The program below always gives a0sum == a1sum (both are more or less straightforward ways to sum all elements in the 2D array ad2phi); however, a2sum and a3sum (both calculated with + reduce) give different values from a0sum; moreover, sometimes a2sum == a3sum, and sometimes not: running the program several times gives different results. I wonder if + reduce is not meant for multidimensional arrays, or if I am using the syntax wrongly. (Done with chapel 2.4.0)

Thanks

Nelson

use Math only sin,cos,pi;
config const N = 16 ;
const del = 2*pi/(N+1);
var Di = {1..N,1..N};
writeln("Di = ",Di);
var ad2phi: [Di] real ;      
// -----------------------------------------------------------------------------
// the analytical values
// -----------------------------------------------------------------------------
var a0sum = 0.0;
for (i,j) in Di do {
   var x = -pi + i*del;
   var y = -pi + j*del;
   ad2phi[i,j] = anadel2(x,y);
   a0sum += ad2phi[i,j] ;
}
var a1sum = asum(ad2phi);
var a2sum;
a2sum = (+ reduce ad2phi);
var a3sum = (+ reduce ad2phi);
writeln("a0sum = ",a0sum);
writeln("a1sum = ",a1sum);
writeln("a2sum = ",a2sum);
writeln("a3sum = ",a3sum);
proc anadel2(
   const in x: real,
   const in y: real
   ) : real {
   return (-y**4 - x**2 * y**2 + 2)*sin(x*y) + 4*x*y*cos(x*y) + 6*x;
}
// -------------------------------------------------------------------
// --> sum: sum all elements in array x
// -------------------------------------------------------------------
proc asum(x: [] real): real {
   var sum: real = 0.0;
   for a in x do {
      sum += a;
   }
   return sum;
}

bradcray · May 28, 2025, 8:42pm

Hi Nelson —

Could the differences you're seeing be due to floating point rounding issues due to the order in which the elements are combined? In particular, a0sum and a1sum are sequentially computed, so will always combine all elements in the same order. But a2sum and a3sum are each computed in parallel, so elements will be combined in a different order than the sequential implementations, and potentially in a different order from run-to-run, depending on how things are scheduled.
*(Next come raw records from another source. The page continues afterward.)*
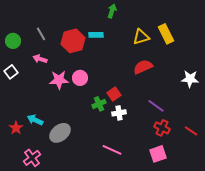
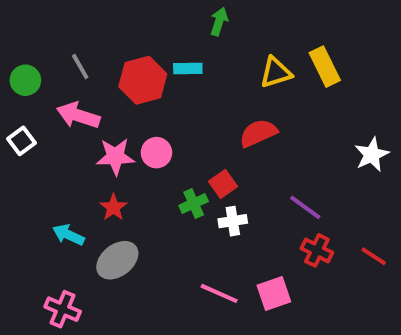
pink arrow: (40, 59) -> (78, 115), size x1.5
red semicircle: (143, 67) -> (258, 133), moved
white star: (190, 79) -> (372, 155), turned -30
red star: (16, 128) -> (113, 207), moved
pink square: (158, 154) -> (274, 293), moved
pink cross: (32, 158) -> (63, 309), turned -30

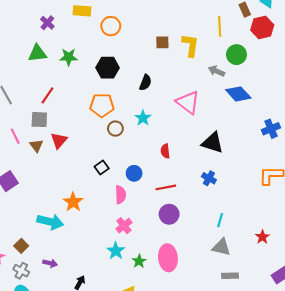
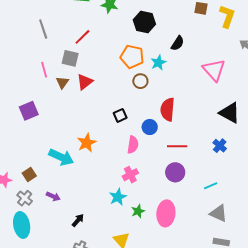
cyan star: (143, 118) -> (158, 63), moved
red semicircle: (165, 151) -> (168, 109), moved, size x1.6
cyan line: (220, 220) -> (211, 186), moved, turned 40

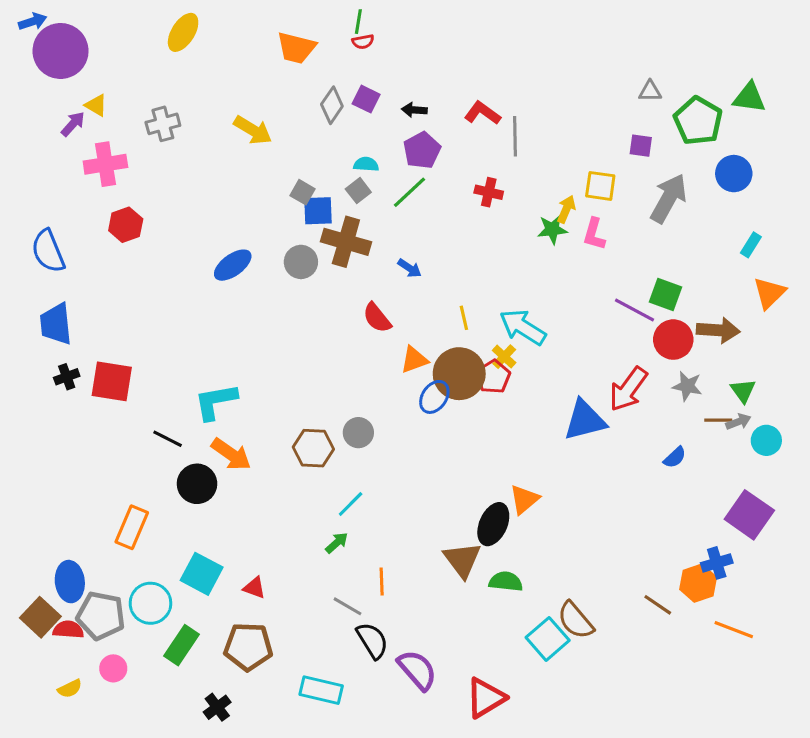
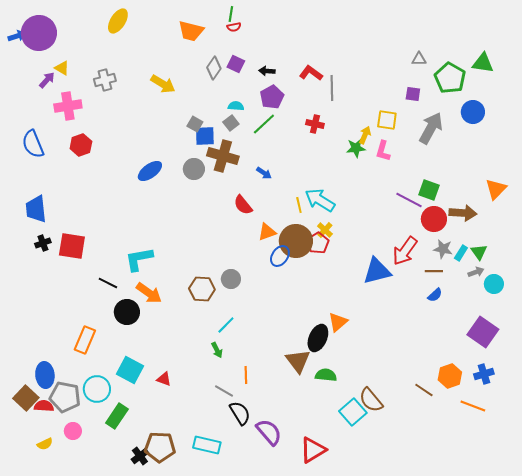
blue arrow: (33, 22) -> (17, 36), moved
cyan rectangle: (751, 245) -> (461, 253), moved
blue semicircle: (48, 251) -> (33, 144), moved
cyan arrow: (523, 327) -> (320, 200), moved
brown line: (718, 420) -> (434, 271), moved
green arrow: (337, 543) -> (217, 350), turned 105
blue cross: (717, 563) -> (484, 374), moved
brown pentagon: (248, 647) -> (160, 447), moved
Also, are you seeing differences with the default problem size of N=16, or only at larger runs?

-Brad

nelsonluisdias · May 28, 2025, 9:11pm

Hi Brad: the order of summation is a good explanation. I may have inadvertently created a particularly ill-behaved sum... The behavior is the same for several tested Ns: 16, 32, 64, 128, 256, 512.

Thanks

Nelson

bradcray · May 28, 2025, 9:14pm

Hi Nelson —

Adding some debug printing and doing some testing myself, I'm now fairly certain that floating point differences due to the non-associativity/commutativity of floating point math is what's going on here. Specifically:

the results are fairly small, and close to 0.0, sometimes coming out to 0.0 in the parallel versions
running with --dataParTasksPerLocale=1 (as a way to squash dynamic parallelism) makes all four values match.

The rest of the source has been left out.